> EXERCISE INSTRUCTIONS:
Below are some records. Repeat exactly the lines from the one containing "Produsen Siomay Kering Terbaik di Bandung" through the final line.

> RECORDS FOR THE TASK:

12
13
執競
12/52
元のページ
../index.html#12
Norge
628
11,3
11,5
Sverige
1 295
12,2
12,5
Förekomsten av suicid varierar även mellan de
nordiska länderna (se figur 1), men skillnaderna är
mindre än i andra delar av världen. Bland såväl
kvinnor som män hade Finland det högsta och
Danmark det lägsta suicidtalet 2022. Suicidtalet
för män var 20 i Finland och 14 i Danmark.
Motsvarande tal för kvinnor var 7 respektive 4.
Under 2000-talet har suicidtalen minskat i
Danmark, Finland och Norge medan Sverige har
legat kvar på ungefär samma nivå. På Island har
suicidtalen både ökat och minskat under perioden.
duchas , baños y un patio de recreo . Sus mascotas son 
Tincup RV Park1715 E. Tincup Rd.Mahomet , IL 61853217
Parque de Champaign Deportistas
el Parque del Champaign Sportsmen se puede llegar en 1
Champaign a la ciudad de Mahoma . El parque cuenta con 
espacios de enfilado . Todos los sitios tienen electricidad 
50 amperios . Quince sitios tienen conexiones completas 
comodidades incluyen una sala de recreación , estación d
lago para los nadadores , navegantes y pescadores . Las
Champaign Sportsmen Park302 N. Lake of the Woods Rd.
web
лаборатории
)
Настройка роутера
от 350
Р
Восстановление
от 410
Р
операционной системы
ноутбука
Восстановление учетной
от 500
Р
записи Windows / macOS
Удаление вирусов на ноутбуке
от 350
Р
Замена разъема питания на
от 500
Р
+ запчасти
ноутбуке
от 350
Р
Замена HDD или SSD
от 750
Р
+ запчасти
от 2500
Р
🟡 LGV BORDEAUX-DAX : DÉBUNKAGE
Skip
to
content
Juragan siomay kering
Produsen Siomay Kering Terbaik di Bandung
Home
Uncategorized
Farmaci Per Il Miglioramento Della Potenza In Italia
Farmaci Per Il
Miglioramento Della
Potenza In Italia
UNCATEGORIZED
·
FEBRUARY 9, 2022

> EXPECTED OUTPUT:
Produsen Siomay Kering Terbaik di Bandung
Home
Uncategorized
Farmaci Per Il Miglioramento Della Potenza In Italia
Farmaci Per Il
Miglioramento Della
Potenza In Italia
UNCATEGORIZED
·
FEBRUARY 9, 2022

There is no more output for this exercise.